(SOURCE MATERIAL begins)
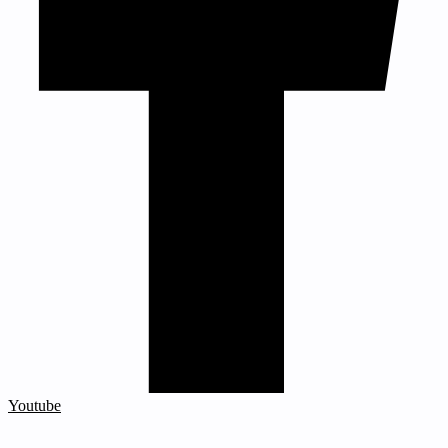
Youtube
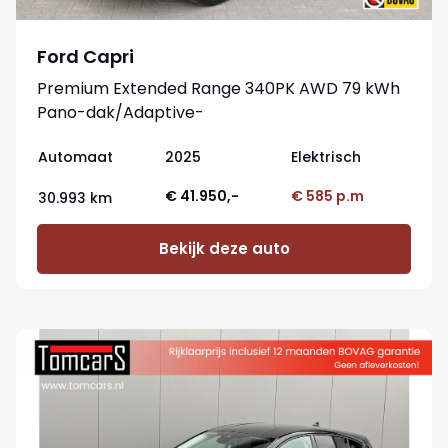
Ford Capri
Premium Extended Range 340PK AWD 79 kWh
Pano-dak/Adaptive-
cruise/360camera/Stoelverwaming
Automaat
2025
Elektrisch
€ 41.950,-
€ 585 p.m
30.993 km
Bekijk deze auto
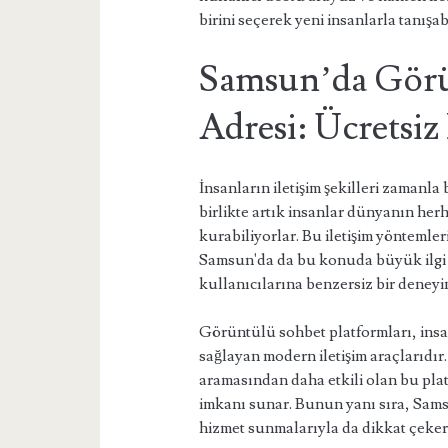
birini seçerek yeni insanlarla tanışabi
Samsun’da Görü
Adresi: Ücretsiz
İnsanların iletişim şekilleri zamanla
birlikte artık insanlar dünyanın herha
kurabiliyorlar. Bu iletişim yöntemle
Samsun'da da bu konuda büyük ilgi g
kullanıcılarına benzersiz bir deney
Görüntülü sohbet platformları, insan
sağlayan modern iletişim araçlarıdır.
aramasından daha etkili olan bu plat
imkanı sunar. Bunun yanı sıra, Samsu
hizmet sunmalarıyla da dikkat çeker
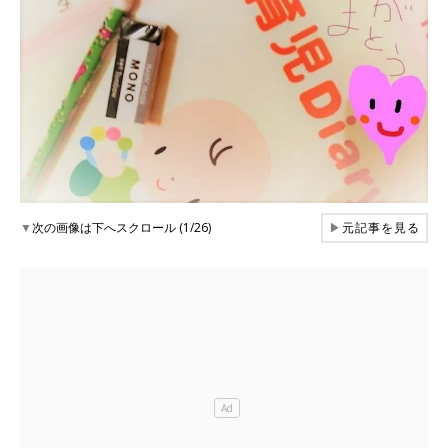
▼
次の画像は下へスクロール (1/26)
▶
元記事を見る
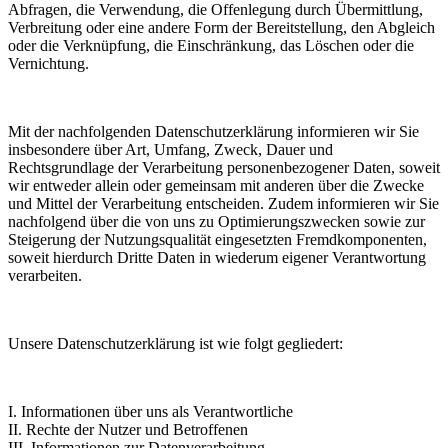
Abfragen, die Verwendung, die Offenlegung durch Übermittlung,
Verbreitung oder eine andere Form der Bereitstellung, den Abgleich
oder die Verknüpfung, die Einschränkung, das Löschen oder die
Vernichtung.
Mit der nachfolgenden Datenschutzerklärung informieren wir Sie
insbesondere über Art, Umfang, Zweck, Dauer und
Rechtsgrundlage der Verarbeitung personenbezogener Daten, soweit
wir entweder allein oder gemeinsam mit anderen über die Zwecke
und Mittel der Verarbeitung entscheiden. Zudem informieren wir Sie
nachfolgend über die von uns zu Optimierungszwecken sowie zur
Steigerung der Nutzungsqualität eingesetzten Fremdkomponenten,
soweit hierdurch Dritte Daten in wiederum eigener Verantwortung
verarbeiten.
Unsere Datenschutzerklärung ist wie folgt gegliedert:
I. Informationen über uns als Verantwortliche
II. Rechte der Nutzer und Betroffenen
III. Informationen zur Datenverarbeitung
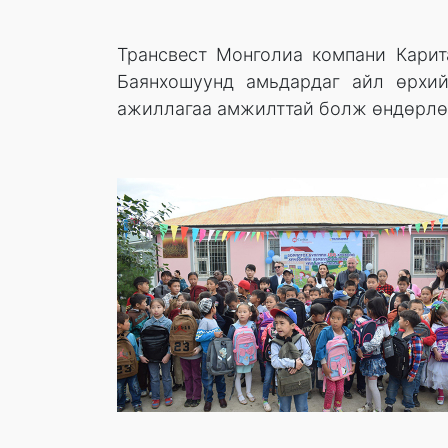
Трансвест Монголиа компани Карит
Баянхошуунд амьдардаг айл өрхийн
ажиллагаа амжилттай болж өндөрлөл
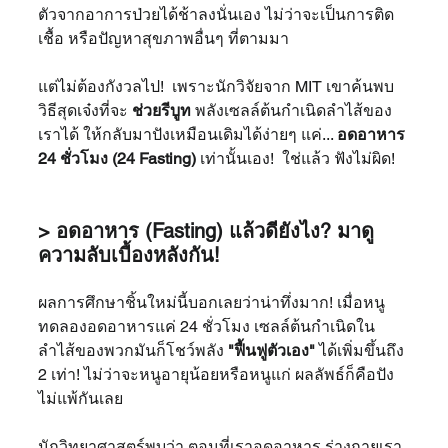
ตัวจากอาการป่วยได้ช้าลงนั่นเอง ไม่ว่าจะเป็นการติด
เชื้อ หรือปัญหาสุขภาพอื่นๆ ที่ตามมา
แต่ไม่ต้องกังวลไป!  เพราะนักวิจัยจาก MIT เขาค้นพบ
วิธีสุดเจ๋งที่จะ 
ช่วยรีบูท
 พลังเซลล์ต้นกำเนิดลำไส้ของ
เราได้ ให้กลับมาปังเหมือนเดิมได้ง่ายๆ แค่... 
อดอาหาร 
24 ชั่วโมง (24 Fasting)
 เท่านั้นเอง!  ใช่แล้ว ฟังไม่ผิด!
> อดอาหาร (Fasting) แล้วดียังไง? มาดู
ความลับเบื้องหลังกัน! 
ผลการศึกษาชิ้นใหม่นี้บอกเลยว่าน่าทึ่งมาก! เมื่อหนู
ทดลองอดอาหารแค่ 24 ชั่วโมง เซลล์ต้นกำเนิดใน
ลำไส้ของพวกมันก็โชว์พลัง 
"ฟื้นฟูตัวเอง"
 ได้เพิ่มขึ้นถึง 
2 เท่า! ไม่ว่าจะหนูอายุน้อยหรือหนูแก่ ผลลัพธ์ก็คือปัง
ไม่แพ้กันเลย
นักวิทยาศาสตร์พบว่า ตอนที่เราอดอาหาร ร่างกายเรา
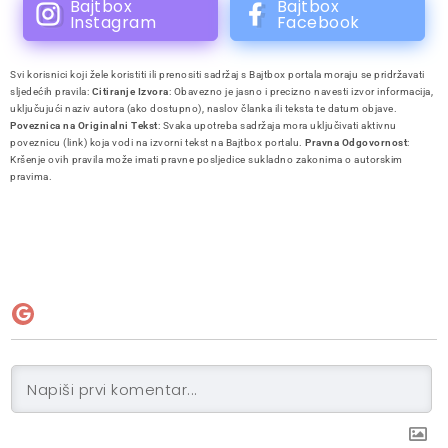
Bajtbox
Bajtbox
Instagram
Facebook
Svi korisnici koji žele koristiti ili prenositi sadržaj s Bajtbox portala moraju se pridržavati
sljedećih pravila:
Citiranje Izvora
: Obavezno je jasno i precizno navesti izvor informacija,
uključujući naziv autora (ako dostupno), naslov članka ili teksta te datum objave.
Poveznica na Originalni Tekst
: Svaka upotreba sadržaja mora uključivati aktivnu
poveznicu (link) koja vodi na izvorni tekst na Bajtbox portalu.
Pravna Odgovornost
:
Kršenje ovih pravila može imati pravne posljedice sukladno zakonima o autorskim
pravima.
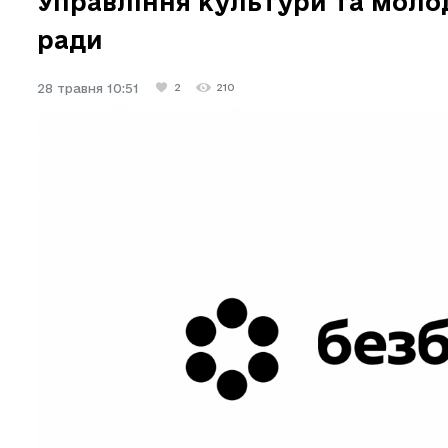
Управління культури та молод
ради
28 травня 10:51
2
210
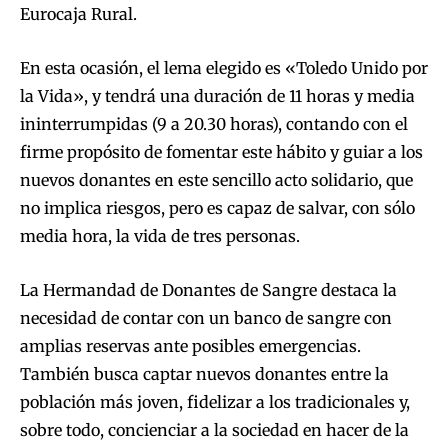
Eurocaja Rural.
En esta ocasión, el lema elegido es «Toledo Unido por
la Vida», y tendrá una duración de 11 horas y media
ininterrumpidas (9 a 20.30 horas), contando con el
firme propósito de fomentar este hábito y guiar a los
nuevos donantes en este sencillo acto solidario, que
no implica riesgos, pero es capaz de salvar, con sólo
media hora, la vida de tres personas.
La Hermandad de Donantes de Sangre destaca la
necesidad de contar con un banco de sangre con
amplias reservas ante posibles emergencias.
También busca captar nuevos donantes entre la
población más joven, fidelizar a los tradicionales y,
sobre todo, concienciar a la sociedad en hacer de la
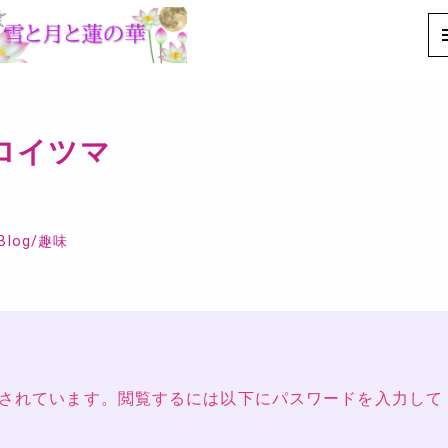
のロイツマ
Blog
/
趣味
されています。閲覧するには以下にパスワードを入力して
(SOURCE MATERIAL ends)
## TASK BRIEF
Set down exactly the lines between the line containing "Svi korisnici koji" and the end of the records above, both ends included; pictures stay out.

## RESPONSE
Svi korisnici koji žele koristiti ili prenositi sadržaj s Bajtbox portala moraju se pridržavati
sljedećih pravila:
Citiranje Izvora
: Obavezno je jasno i precizno navesti izvor informacija,
uključujući naziv autora (ako dostupno), naslov članka ili teksta te datum objave.
Poveznica na Originalni Tekst
: Svaka upotreba sadržaja mora uključivati aktivnu
poveznicu (link) koja vodi na izvorni tekst na Bajtbox portalu.
Pravna Odgovornost
:
Kršenje ovih pravila može imati pravne posljedice sukladno zakonima o autorskim
pravima.
Управління культури та молод
ради
28 травня 10:51
2
210
Eurocaja Rural.
En esta ocasión, el lema elegido es «Toledo Unido por
la Vida», y tendrá una duración de 11 horas y media
ininterrumpidas (9 a 20.30 horas), contando con el
firme propósito de fomentar este hábito y guiar a los
nuevos donantes en este sencillo acto solidario, que
no implica riesgos, pero es capaz de salvar, con sólo
media hora, la vida de tres personas.
La Hermandad de Donantes de Sangre destaca la
necesidad de contar con un banco de sangre con
amplias reservas ante posibles emergencias.
También busca captar nuevos donantes entre la
población más joven, fidelizar a los tradicionales y,
sobre todo, concienciar a la sociedad en hacer de la
のロイツマ
Blog
/
趣味
されています。閲覧するには以下にパスワードを入力して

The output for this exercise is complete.